Widening the bottleneck: can citizen science accelerate conservation?
Ecological monitoring is a key part of any conservation work: if you don’t know what’s out there, you can’t protect it. But that’s easier said than done: using traditional survey methods, this work is costly, logistically challenging, slow and limited in its geographic scale. In the last couple of decades, two approaches have emerged to speed up the process of collecting and processing data. The first is citizen science, which recruits non-expert volunteers to record data in the field, as well as help make sense of it. The second is AI, which doesn’t help collect raw data, but with the right training, can learn to process and label data as accurately or more accurately than humans, in a fraction of the time. Both methods are already helping to scale conservation efforts — but they’re not interchangeable. In this post I’ll navigate some of the trade-offs they introduce, and how those depend on the use case at hand.

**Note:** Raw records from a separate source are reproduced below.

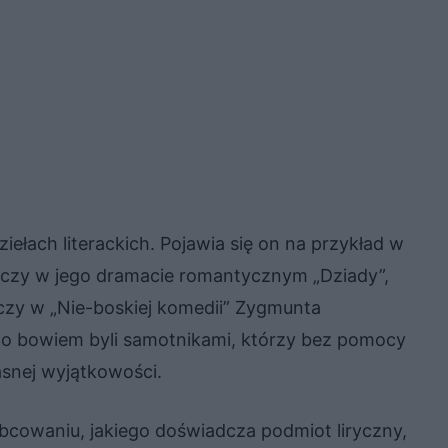
łach literackich. Pojawia się on na przykład w
 czy w jego dramacie romantycznym „Dziady”,
 czy w „Nie-boskiej komedii” Zygmunta
to bowiem byli samotnikami, którzy bez pomocy
asnej wyjątkowości.
bcowaniu, jakiego doświadcza podmiot liryczny,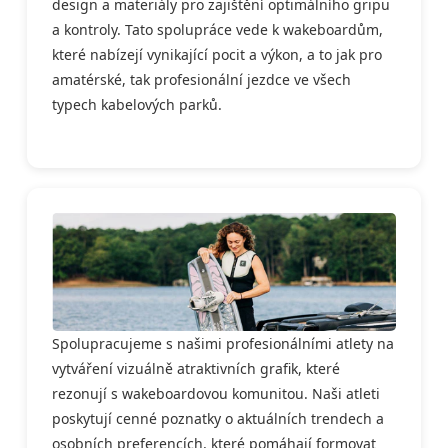
design a materiály pro zajištění optimálního gripu
a kontroly. Tato spolupráce vede k wakeboardům,
které nabízejí vynikající pocit a výkon, a to jak pro
amatérské, tak profesionální jezdce ve všech
typech kabelových parků.
Spolupracujeme s našimi profesionálními atlety na
vytváření vizuálně atraktivních grafik, které
rezonují s wakeboardovou komunitou. Naši atleti
poskytují cenné poznatky o aktuálních trendech a
osobních preferencích, které pomáhají formovat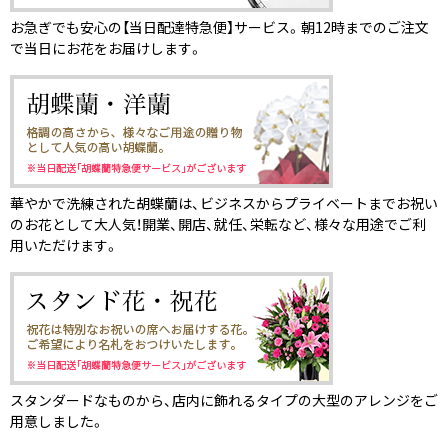
お急ぎでも安心の【当日配達特急便】サービス。朝12時までのご注文
で当日にお花をお届けします。
華やかで洗練された胡蝶蘭は、ビジネスからプライベートまでお祝い
のお花として大人気！開業、開店、就任、栄転など、様々な用途でご利
用いただけます。
スタンダードなものから、店内に飾れるタイプの大型のアレンジをご
用意しました。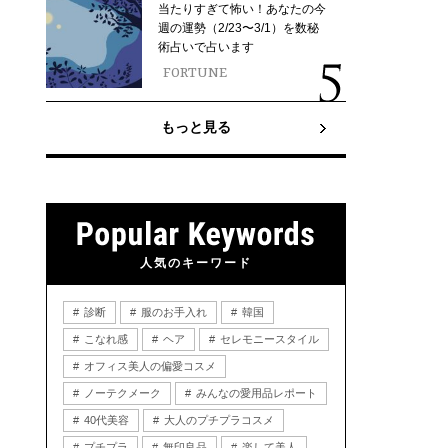
当たりすぎて怖い！あなたの今
週の運勢（2/23〜3/1）を数秘
術占いで占います
FORTUNE
もっと見る
人気のキーワード
診断
服のお手入れ
韓国
こなれ感
ヘア
セレモニースタイル
オフィス美人の偏愛コスメ
ノーテクメーク
みんなの愛用品レポート
40代美容
大人のプチプラコスメ
プチプラ
無印良品
楽して美人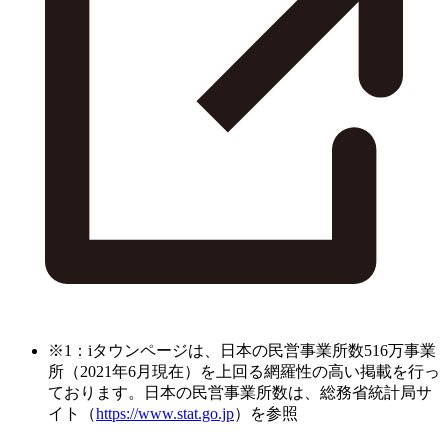
※1：iタウンページは、日本の民営事業所数516万事業
所（2021年6月現在）を上回る網羅性の高い掲載を行っ
ております。日本の民営事業所数は、総務省統計局サ
イト（
https://www.stat.go.jp
）を参照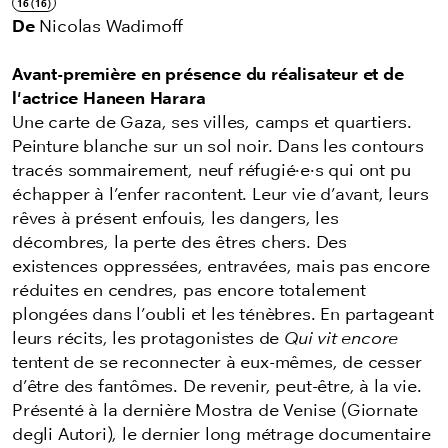
16 (16)
De
Nicolas Wadimoff
Avant-première en présence du réalisateur et de
l'actrice Haneen Harara
Une carte de Gaza, ses villes, camps et quartiers.
Peinture blanche sur un sol noir. Dans les contours
tracés sommairement, neuf réfugié·e·s qui ont pu
échapper à l’enfer racontent. Leur vie d’avant, leurs
rêves à présent enfouis, les dangers, les
décombres, la perte des êtres chers. Des
existences oppressées, entravées, mais pas encore
réduites en cendres, pas encore totalement
plongées dans l’oubli et les ténèbres. En partageant
leurs récits, les protagonistes de
Qui vit encore
tentent de se reconnecter à eux-mêmes, de cesser
d’être des fantômes. De revenir, peut-être, à la vie.
Présenté à la dernière Mostra de Venise (Giornate
degli Autori), le dernier long métrage documentaire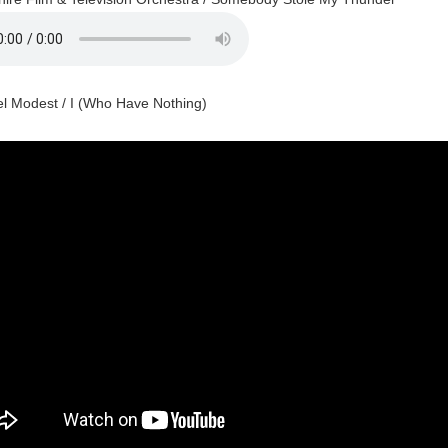
Modest / I (Who Have Nothing)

One review of projects using citizen science and AI in ecology highlights the potential for complementarity between the two approaches, since citizen science provides data at a geographic and temporal scale that traditional monitoring techniques have trouble achieving. Because of this, citizen science initiatives have excelled in monitoring poleward shifts in animal species ranging from butterflies to marine fish. Citizen science projects also build valuable public engagement in conservation issues. However, since citizen science relies on volunteers, it is most effective for accessible locations and charismatic target species, and may lose traction as the project ages.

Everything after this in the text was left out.